Лёня отходит в сторону. Войдя в лифт, я вижу, что верхний ролик выскочил из паза. Приподнимаю дверь, ставлю на место и говорю Веронике:
– Ну-ка, попробуйте теперь.
Вероника тычет кнопку, двери смыкаются, и лифт ползет вверх.
– Сэ… сэ… спасибо! – шепчет Рита.
Я беру ее руку и тихонько пожимаю. Рука у Риты влажная, вялая, как тряпочка. Поднимаю глаза и вижу, что Вероника пристально смотрит на меня из угла лифта. Она не отводит глаз, пока лифт не останавливается на втором этаже.
Лёня уже здесь. Он пробежал два пролета лестницы, но выглядит так, словно одолел марафон – кашляет, хрипит, согнувшись пополам и уперев руки в колени.
– Ну ты че… чего, дурила! – говорит ему Рита.
– Отец Глеб, а как вас раньше звали? – Алеша смотрит на меня своими прозрачными, бесцветными глазами. – Я же знаю, что священникам дают другое имя.
– Не всем, – говорю я. – Только тем, которые становятся монахами.
– А вы, значит, монах… – говорит Алеша. – Какое же ваше старое имя?
– Константин.
– А Дина Маратовна называет вас Глеб Денисович.
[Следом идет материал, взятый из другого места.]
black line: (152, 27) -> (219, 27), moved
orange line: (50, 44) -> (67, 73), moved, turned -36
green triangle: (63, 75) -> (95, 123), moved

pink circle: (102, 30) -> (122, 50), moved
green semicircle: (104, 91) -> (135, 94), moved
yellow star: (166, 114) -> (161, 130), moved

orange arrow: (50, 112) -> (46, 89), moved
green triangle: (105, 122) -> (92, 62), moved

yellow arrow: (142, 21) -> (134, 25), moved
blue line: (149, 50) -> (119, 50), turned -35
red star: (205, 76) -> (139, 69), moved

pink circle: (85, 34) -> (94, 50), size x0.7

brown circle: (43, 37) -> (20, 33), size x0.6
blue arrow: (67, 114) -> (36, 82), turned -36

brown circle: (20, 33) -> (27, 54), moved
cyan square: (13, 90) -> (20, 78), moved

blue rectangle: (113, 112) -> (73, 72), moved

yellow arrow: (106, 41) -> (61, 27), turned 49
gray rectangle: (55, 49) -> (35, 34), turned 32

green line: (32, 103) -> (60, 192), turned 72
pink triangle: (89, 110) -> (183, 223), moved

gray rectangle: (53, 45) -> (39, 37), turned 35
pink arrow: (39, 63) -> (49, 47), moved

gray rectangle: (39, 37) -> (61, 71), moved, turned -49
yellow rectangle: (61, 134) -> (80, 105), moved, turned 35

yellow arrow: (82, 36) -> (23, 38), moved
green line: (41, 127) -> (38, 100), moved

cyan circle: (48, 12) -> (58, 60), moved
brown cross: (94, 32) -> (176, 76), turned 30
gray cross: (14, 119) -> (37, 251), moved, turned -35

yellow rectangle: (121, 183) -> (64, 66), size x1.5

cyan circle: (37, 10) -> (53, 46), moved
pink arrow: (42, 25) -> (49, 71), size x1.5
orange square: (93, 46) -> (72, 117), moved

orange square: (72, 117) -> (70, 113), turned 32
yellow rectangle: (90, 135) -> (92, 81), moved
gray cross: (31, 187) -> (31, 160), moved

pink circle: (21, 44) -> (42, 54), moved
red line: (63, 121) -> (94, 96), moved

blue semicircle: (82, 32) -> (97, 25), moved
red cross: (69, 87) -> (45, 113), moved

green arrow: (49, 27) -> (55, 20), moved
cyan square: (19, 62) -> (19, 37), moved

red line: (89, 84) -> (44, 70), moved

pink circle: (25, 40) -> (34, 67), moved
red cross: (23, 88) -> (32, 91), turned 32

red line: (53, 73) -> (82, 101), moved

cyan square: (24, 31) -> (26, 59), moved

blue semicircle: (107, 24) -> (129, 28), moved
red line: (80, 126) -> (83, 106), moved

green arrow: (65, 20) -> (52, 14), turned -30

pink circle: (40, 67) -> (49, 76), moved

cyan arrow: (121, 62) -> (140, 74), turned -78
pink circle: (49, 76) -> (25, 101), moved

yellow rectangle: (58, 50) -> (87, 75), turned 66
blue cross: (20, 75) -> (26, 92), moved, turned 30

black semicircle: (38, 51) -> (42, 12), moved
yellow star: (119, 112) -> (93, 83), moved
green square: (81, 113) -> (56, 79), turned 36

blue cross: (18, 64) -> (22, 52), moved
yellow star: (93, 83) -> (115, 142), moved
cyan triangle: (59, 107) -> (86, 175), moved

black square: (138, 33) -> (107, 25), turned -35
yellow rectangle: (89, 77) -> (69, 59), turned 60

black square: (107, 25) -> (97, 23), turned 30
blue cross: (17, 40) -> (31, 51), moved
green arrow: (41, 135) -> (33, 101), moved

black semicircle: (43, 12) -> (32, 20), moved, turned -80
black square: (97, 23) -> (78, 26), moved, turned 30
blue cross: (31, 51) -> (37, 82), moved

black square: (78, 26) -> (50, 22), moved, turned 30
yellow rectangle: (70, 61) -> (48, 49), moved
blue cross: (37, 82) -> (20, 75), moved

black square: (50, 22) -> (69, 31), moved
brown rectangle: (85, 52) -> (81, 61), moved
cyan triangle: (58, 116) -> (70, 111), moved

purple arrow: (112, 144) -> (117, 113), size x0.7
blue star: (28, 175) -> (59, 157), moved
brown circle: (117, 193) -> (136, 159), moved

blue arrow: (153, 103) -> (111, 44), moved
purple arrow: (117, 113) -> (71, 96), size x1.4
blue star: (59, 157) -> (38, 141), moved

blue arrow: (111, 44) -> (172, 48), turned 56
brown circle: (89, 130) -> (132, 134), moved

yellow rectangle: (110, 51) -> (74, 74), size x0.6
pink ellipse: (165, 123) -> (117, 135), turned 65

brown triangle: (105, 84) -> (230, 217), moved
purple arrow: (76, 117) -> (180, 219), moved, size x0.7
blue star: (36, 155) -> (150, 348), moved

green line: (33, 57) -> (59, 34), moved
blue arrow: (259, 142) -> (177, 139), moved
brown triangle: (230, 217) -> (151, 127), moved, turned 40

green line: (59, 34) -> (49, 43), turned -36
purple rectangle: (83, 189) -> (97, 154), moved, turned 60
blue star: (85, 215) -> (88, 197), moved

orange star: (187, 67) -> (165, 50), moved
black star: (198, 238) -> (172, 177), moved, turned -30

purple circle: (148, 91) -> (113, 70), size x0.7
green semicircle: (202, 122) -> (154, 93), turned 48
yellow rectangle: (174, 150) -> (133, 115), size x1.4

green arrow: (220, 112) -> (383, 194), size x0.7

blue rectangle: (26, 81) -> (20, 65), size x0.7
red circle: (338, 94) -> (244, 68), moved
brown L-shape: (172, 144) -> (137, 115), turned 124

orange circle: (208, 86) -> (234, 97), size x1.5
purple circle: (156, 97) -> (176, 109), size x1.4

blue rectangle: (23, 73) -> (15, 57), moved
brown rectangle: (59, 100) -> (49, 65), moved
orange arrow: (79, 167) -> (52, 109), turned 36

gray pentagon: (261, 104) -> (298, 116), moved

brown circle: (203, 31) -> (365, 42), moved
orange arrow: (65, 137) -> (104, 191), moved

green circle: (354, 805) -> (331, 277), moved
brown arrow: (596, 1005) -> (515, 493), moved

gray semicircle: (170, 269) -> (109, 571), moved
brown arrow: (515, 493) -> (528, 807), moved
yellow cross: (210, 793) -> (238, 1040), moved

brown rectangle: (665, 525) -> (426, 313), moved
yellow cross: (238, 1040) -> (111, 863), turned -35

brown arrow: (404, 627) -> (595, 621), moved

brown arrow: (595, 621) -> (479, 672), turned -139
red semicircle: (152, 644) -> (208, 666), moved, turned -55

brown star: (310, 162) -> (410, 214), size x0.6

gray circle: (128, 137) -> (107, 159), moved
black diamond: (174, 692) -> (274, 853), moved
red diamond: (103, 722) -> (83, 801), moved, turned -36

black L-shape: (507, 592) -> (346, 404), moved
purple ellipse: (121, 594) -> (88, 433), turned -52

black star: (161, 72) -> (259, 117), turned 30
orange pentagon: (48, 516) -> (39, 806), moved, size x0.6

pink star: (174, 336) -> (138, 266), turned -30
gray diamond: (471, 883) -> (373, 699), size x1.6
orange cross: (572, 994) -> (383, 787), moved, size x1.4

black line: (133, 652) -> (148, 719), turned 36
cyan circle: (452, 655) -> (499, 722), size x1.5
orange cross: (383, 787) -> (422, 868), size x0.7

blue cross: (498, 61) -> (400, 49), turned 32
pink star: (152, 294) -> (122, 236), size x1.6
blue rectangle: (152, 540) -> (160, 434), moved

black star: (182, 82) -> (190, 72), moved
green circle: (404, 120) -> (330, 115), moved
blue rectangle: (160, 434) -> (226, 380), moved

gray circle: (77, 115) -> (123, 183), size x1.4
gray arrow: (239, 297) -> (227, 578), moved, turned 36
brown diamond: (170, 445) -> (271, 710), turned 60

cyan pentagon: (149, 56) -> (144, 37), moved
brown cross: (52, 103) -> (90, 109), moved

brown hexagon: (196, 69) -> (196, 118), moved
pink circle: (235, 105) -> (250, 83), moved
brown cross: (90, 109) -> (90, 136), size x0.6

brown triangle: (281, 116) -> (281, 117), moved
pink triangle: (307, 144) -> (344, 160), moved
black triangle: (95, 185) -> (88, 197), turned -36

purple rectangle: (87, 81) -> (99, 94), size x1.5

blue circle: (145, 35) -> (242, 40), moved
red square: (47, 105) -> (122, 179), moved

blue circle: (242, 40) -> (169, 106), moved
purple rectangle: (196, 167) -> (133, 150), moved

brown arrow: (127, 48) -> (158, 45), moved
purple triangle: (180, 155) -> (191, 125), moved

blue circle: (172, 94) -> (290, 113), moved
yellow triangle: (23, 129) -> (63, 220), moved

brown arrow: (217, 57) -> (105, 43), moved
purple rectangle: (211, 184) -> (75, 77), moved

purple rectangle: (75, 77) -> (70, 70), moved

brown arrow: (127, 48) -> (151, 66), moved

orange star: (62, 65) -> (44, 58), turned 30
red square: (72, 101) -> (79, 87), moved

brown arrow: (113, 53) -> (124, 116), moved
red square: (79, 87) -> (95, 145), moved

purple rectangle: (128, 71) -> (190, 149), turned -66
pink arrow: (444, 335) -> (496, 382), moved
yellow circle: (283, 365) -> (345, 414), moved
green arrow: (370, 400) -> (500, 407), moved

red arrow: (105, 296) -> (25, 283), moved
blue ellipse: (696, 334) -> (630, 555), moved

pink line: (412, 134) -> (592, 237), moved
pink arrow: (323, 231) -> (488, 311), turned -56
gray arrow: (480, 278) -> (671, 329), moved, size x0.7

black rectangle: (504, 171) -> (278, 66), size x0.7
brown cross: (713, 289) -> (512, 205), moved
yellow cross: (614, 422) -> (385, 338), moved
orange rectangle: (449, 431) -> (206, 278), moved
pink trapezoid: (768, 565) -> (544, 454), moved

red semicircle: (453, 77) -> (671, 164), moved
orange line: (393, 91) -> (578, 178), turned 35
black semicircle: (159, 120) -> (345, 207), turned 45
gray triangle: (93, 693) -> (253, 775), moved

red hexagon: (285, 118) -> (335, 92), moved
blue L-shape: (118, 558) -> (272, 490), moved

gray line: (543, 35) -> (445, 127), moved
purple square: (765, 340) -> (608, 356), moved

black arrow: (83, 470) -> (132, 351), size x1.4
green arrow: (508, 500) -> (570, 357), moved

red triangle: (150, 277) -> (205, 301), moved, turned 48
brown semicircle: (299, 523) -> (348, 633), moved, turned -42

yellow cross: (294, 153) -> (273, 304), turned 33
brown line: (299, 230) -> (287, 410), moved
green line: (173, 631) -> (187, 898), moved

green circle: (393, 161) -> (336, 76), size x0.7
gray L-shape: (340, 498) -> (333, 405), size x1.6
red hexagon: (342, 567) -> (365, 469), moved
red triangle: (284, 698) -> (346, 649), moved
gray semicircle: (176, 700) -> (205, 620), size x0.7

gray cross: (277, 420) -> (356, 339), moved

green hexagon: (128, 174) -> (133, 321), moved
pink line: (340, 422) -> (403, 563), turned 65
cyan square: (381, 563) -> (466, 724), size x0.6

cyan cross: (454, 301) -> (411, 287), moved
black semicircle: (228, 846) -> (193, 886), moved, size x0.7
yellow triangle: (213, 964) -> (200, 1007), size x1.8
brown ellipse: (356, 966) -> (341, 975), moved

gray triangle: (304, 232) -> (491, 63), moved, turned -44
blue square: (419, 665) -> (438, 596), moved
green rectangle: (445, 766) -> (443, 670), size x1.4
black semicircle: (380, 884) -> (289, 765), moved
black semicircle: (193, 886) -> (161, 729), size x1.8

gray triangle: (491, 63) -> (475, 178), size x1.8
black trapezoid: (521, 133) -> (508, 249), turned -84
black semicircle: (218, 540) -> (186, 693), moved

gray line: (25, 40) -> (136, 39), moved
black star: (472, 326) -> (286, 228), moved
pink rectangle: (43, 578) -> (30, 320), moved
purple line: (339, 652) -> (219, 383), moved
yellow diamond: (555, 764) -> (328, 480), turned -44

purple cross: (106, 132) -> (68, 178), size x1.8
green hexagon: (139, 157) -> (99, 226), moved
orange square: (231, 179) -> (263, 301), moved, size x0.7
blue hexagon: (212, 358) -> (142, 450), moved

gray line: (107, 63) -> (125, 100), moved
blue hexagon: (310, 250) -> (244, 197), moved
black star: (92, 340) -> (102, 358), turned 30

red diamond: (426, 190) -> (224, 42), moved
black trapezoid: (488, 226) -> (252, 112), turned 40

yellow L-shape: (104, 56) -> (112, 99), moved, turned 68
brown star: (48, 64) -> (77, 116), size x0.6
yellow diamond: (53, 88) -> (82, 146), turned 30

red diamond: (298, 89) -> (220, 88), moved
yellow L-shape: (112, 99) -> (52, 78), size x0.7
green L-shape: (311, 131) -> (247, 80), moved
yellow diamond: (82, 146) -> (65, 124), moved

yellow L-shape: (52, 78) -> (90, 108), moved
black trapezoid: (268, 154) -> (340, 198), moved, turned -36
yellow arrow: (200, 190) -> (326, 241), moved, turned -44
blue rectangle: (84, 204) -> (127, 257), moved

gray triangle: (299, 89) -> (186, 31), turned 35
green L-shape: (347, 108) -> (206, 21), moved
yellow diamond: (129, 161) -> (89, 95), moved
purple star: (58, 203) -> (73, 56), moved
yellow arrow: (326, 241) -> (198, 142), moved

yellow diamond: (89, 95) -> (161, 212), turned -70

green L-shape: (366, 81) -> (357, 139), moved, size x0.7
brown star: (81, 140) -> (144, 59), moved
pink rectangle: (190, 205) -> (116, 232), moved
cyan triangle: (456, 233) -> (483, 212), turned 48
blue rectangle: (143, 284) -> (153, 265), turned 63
Так можно?
– Она спросила, как мое отчество, я сказал… Ничего, можно, конечно… Знаешь, как раньше говорили: хоть горшком назови, только в печку не ставь…
Алеша слабо улыбается, прикрыв веки. Он весь кажется прозрачным – почти как трубка капельницы, которая тянется ему под ключицу. В трубке капает лекарство. Алеша скоро уснет. У всех детей с СГД нарушается цикл сна и бодрствования – они спят часто и помалу, а на поздних стадиях болезни совсем перестают спать без снотворного.
– У нас будет фейерверк на Пасху? – спрашивает Алеша.
– Нет, – говорю я растерянно.
– А на Новый год был, – вздыхает он. – Такой красивый… Это мама для нас прислала. Хотите, я напишу ей, и она еще пришлет, на Пасху…
– Алеша, – говорю я, – на Пасху не делают фейерверк. Это для других праздников.
– Почему? – огорченно говорит Алеша. – Разве Пасха грустнее других праздников?
– Гм… Нет, Пасха – радостный праздник. Просто есть такие вещи – традиции. Это как бы правила – что делают и чего не делают.
– А-а-а, – разочарованно тянет Алеша. – Значит, на Пасху другая традиция…
Я стараюсь не показать, что спешу, хотя уже ерзаю на стуле. Мне пора идти в храм, начинать службу… Алеша не засыпает, только глаза покраснели и блестят. Он долго молчит, смотрит в окно, за которым небо едва начинает сереть.
– Ангел сказал, что я скоро умру.
Он переводит взгляд на меня, с волнением ждет.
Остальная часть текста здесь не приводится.